Measured: 90.28% (5669 statements, 551 missing) → fail_under = 90. The 60→90 ratchet is complete. 64 new tests across the long-tail candidates lifted the project floor the last 1.15pp.

Per-file:

  • culture/credentials.py — 69% → 100% (32 statements, 0 missing). 16 new tests in tests/test_credentials.py parametrize the FileNotFoundError tool-name lookup across all 4 platform branches (linux/darwin/win32/freebsd) and cover store_credential / lookup_credential / delete_credential on each platform (security on darwin; powershell + PS-script interpolation on win32; secret-tool with stdin-piped password on linux).
  • culture/pidfile.py — 65% → 98% (104 statements, 2 missing). 17 new tests in tests/test_pidfile.py cover port files (write_port/read_port/remove_port + invalid-int swallow), read_pid invalid-int branch, is_process_alive PermissionError, default_server file (read/write + missing/empty/OSError), rename_pid (both files / pid-only / missing / OSError swallow), and list_servers (empty dir / missing dir / running culture servers / dead PIDs / non-culture / port fallback / unreadable PID). The 2 missing lines are inside is_process_alive’s ProcessLookupError/PermissionError catch which can’t be safely exercised without forging an OS state.
  • culture/cli/shared/ipc.py — 74% → 98% (42 statements, 1 missing). New tests/test_cli_shared_ipc.py (10 tests) covers ipc_request against a real asyncio.start_unix_server in tmp_path (happy response + missing-socket + server-drops swallow), ipc_shutdown (ok / not-ok / missing-socket), get_observer config-driven factory (with / without / empty CULTURE_NICK), and agent_socket_path runtime-dir routing. The 1 missing line is the deadline-exhausted return-None path on line 40 (hard to force deterministically without monkeypatching the event loop clock).
  • culture/cli/shared/formatting.py — 0% → 100% (2 statements). Trivial re-export test in tests/test_cli_afi_devex.py confirms culture.cli.shared.formatting.relative_time is culture.formatting.relative_time.
  • culture/cli/afi.py — 73% → 93% (15 statements, 1 missing). 5 tests in tests/test_cli_afi_devex.py cover dispatch (forwards argv + handles None args), _entry (raises SystemExit(2) when afi-cli not installed), register (adds REMAINDER-typed subparser), and the NAME/register/dispatch protocol attributes. The 1 missing line is the # pragma: no cover branch already excluded by Phase 1’s exclude_lines.
  • culture/cli/devex.py — 73% → 100% (15 statements). Same shape as afi.py — 5 tests cover all paths.

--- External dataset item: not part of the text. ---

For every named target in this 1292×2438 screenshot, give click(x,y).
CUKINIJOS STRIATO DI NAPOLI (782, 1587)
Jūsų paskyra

Phase target table — 60 → 90 ratchet COMPLETE

Phase Floor Measured PR Status
1 60 60.99% #383 ✅ merged
2 62 62.91% #384 ✅ merged
3a 67 67.89% #385 ✅ merged
3b 73 73.40% #386 ✅ merged
3c 77 77.30% #387 ✅ merged
4a 79 79.68% #388 ✅ merged
4b 83 83.93% #389 ✅ merged
5 89 89.13% #390 ✅ merged
6 90 90.28% (this PR) in flight

The plan started 2026-05-13 with the project at 60.01% and fail_under = 56; today’s PR closes it at 90.28% with fail_under = 90. From here, the SonarCloud “Coverage on New Code ≥ 80%” gate continues to prevent regressions on new code, and the pytest floor at 90 prevents wholesale backsliding.